Dati solo su persone sane
Anche sul fronte della salute, il dato dell’Istituto zooprofilattico è positivo, ma al momento racconta solo un aspetto della questione. Il risultato finale, che ha messo in luce una concentrazione di metalli pesanti nel sangue inferiore del 4,7% alla media nazionale e del 10% rispetto alla media del Nord Italia rispetto al piombo, è il risultato di analisi condotte su 4.200 cittadini volontari sani con un’età tra i 20 e i 50 anni, residenti in aree a diverso rischio ambientale. Il monitoraggio di queste persone servirà ad analizzare nel tempo le dinamiche di insorgenza delle malattie, ma per avere idea dello stato di salute dei campani questi numeri da soli non bastano. Da una parte c’è il fatto che mancano al momento dati sulla concentrazione nel sangue di contaminanti organici, tra cui diossine e Pcb, sostanze che possono essere legate anche allo sversamento e alla combustione di rifiuti.
“Non siamo come ci hanno descritti”
Non bisogna poi dimenticare i dati sulle patologie tumorali in Campania.

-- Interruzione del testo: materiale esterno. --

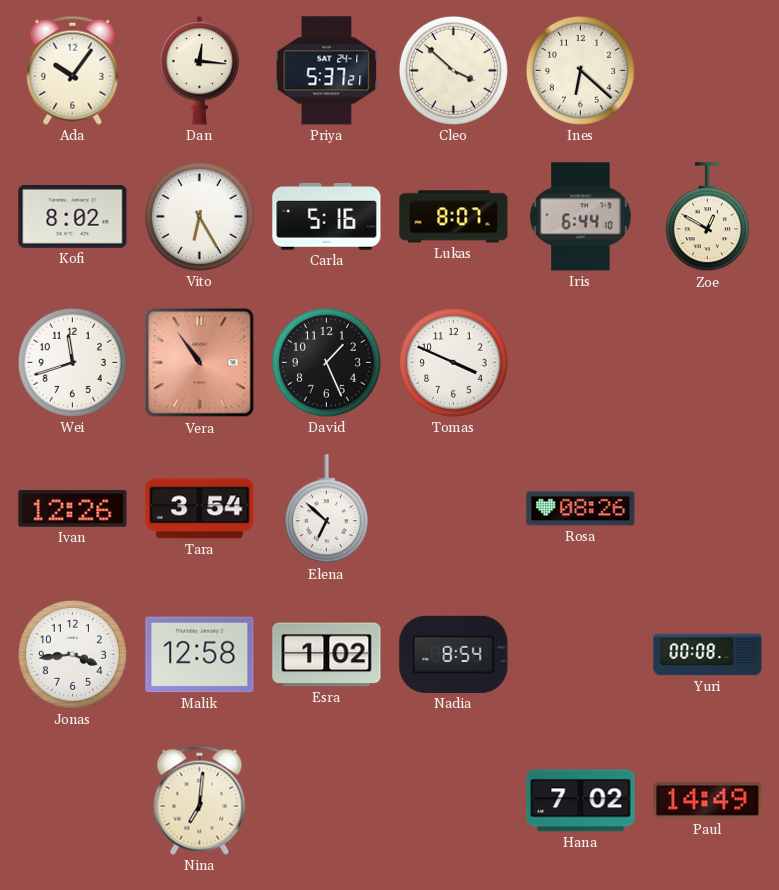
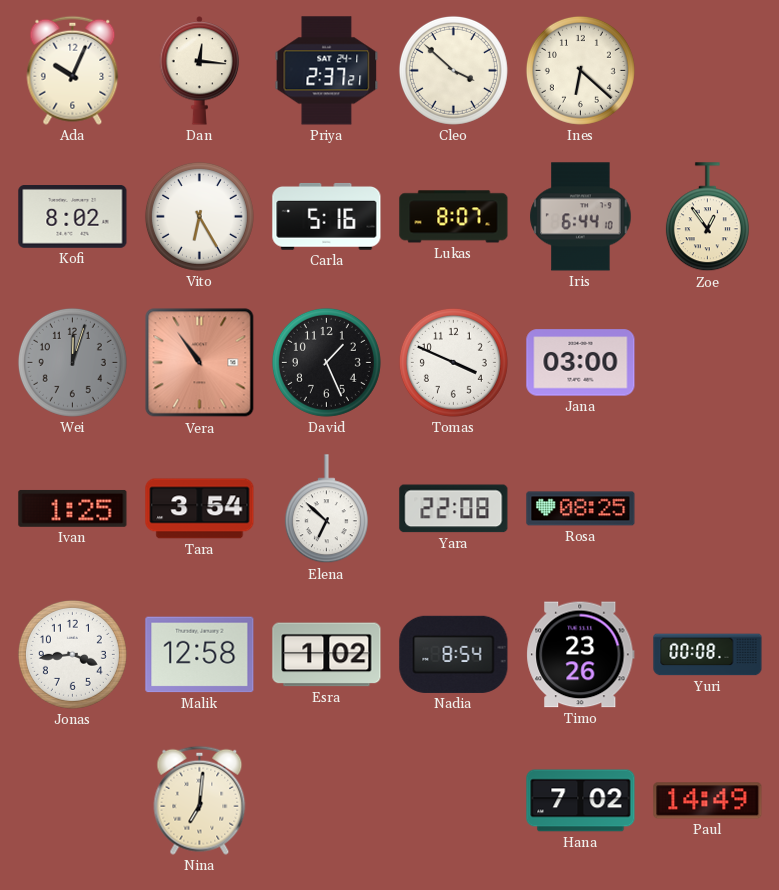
Ada: 10:06 -> 10:04
Priya: 5:37 -> 2:37
Zoe: 12:50 -> 12:54
Wei: 11:42 -> 12:03
Wei dial: white -> grey
Jana: none -> 03:00
Ivan: 12:26 -> 1:25
Yara: none -> 22:08
Rosa: 08:26 -> 08:25
Timo: none -> 23:26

La relazione approvata a fine novembre dalla commissione Igiene e sanità del Senato al termine dell’indagine conoscitiva sugli effetti dell’inquinamento ambientale nella Terra dei fuochi non è altrettanto tranquillizzante. Il documento individua in quest’area tassi di incidenza oncologica più alti del 46% negli uomini e del 21% per le donne rispetto alla media del Sud Italia. Rispetto ai dati nazionali, ci sono tassi di incidenza più alti per entrambi i generi per i tumori del fegato, nei maschi per i tumori del polmone, fegato melanoma della cute, sarcoma di Kaposi e maligni della vescica. Uno studio dell’Istituto superiore di sanità del 2016 aveva individuato nella stessa area “una serie di eccessi della mortalità, dell’incidenza tumorale e dell’ospedalizzazione per diverse patologie, che ammettono fra i loro fattori di rischio accertati o sospetti l’esposizione a inquinanti emessi o rilasciati da siti di smaltimento illegale di rifiuti pericolosi e di combustione incontrollata di rifiuti sia pericolosi, sia solidi urbani”. E i tumori infantili in Campania continuano ad aumentare. Dall’Istituto zooprofilattico Limone spiega a ilfattoquotidiano.it che gli studi vanno avanti e interesseranno anche persone malate, ma intanto rassicura: “In Campania non c’è una correlazione tra inquinamento e tumori al punto tale da darle la maglia nera di una regione dove le persone muoiono in modo così devastante a causa di un ambiente inquinato. Sicuramente come ci hanno descritti non corrisponde alla realtà”.